Pass Me Some New York Loan Modifications…
I make approximately $50,000 a year and have two mortgages totaling $600,000 and the house is worth approximately $400,000. Should I consider a loan modification?
I make approximately $50,000 a year and have a mortgage of $310,000 and the home is worth $340,000. It is also an interest only mortgage which is set to reset in one year. Should I consider a loan modification?
These questions are just two examples of the type of questions on loan modifications I hear on a daily basis. My answer to the first question is a resounding NO and the answer to the second one is a maybe (you cannot have a “resounding” maybe). Here’s why:
The first person has to figure out that they are not keeping that house. Its $200,000 underwater and no loan modification is going to help them. Again, I should say that there are tons of variables here (savings, cc debt, family size, jobs, etc.) but overall what I believe would make the most sense is to walk away from the house altogether. What I am finding is that many people have such an emotional attachment to these “things” that they refuse to move under any circumstances. And these arent people that were in that house for 20 some years. They are people that purchased in the last few years and now, almost subconsciously, refuse to admit a mistake was made. Even if these people did modify, a $600,000 mortgage, with property taxes and upkeep, would swallow most of that person’s take him income. Given that the house is $200,000 underwater as it is, it simply DOES NOT make sense to modify. If you walk away from the home, you can be sure that the difference owed after it sells can be wiped out by filing a Bankruptcy.
The second scenario is a bit trickier because the mortgage amount is lower and the house isn’t as deep underwater. The homeowner can potentially convince the lender to lower the principle amount and also modify the terms of the loan. And even if the principal remains the same, it is much easier for a home to appreciate by 10% in a few years, then 33%. Again, a ton of variables have to come into play here when making the decision, but the one variable that shouldn’t come into play is emotion. This house is a “thing”. It’s not a person. It’s a home that you expected to go up in value, but which is now depreciating and is taking you with it. Financially speaking, it doesnt make sense to keep throwing money that you don’t have at a depreciating asset.

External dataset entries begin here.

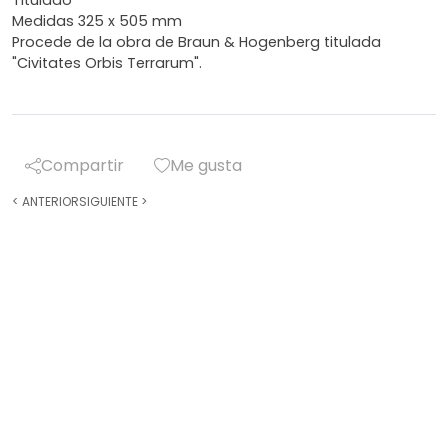
Titulado
Medidas 325 x 505 mm
Procede de la obra de Braun & Hogenberg titulada
"Civitates Orbis Terrarum".
Compartir
Me gusta
<
ANTERIOR
SIGUIENTE
>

If you purchased a new car for an interest only loan at $30,000 and the car was consistently dropping in value and you knew you couldn’t afford the car anymore, would you continue to struggle and go deeper into debt to pay for the car for years, or would you realize you overpaid for the car and give it up? Most people would realize that they made an error in valuation and move on. For some reason homes dont have the same effect on people. Like I said previously, take emotion out of the equation and do whats financially sensible for you and your family.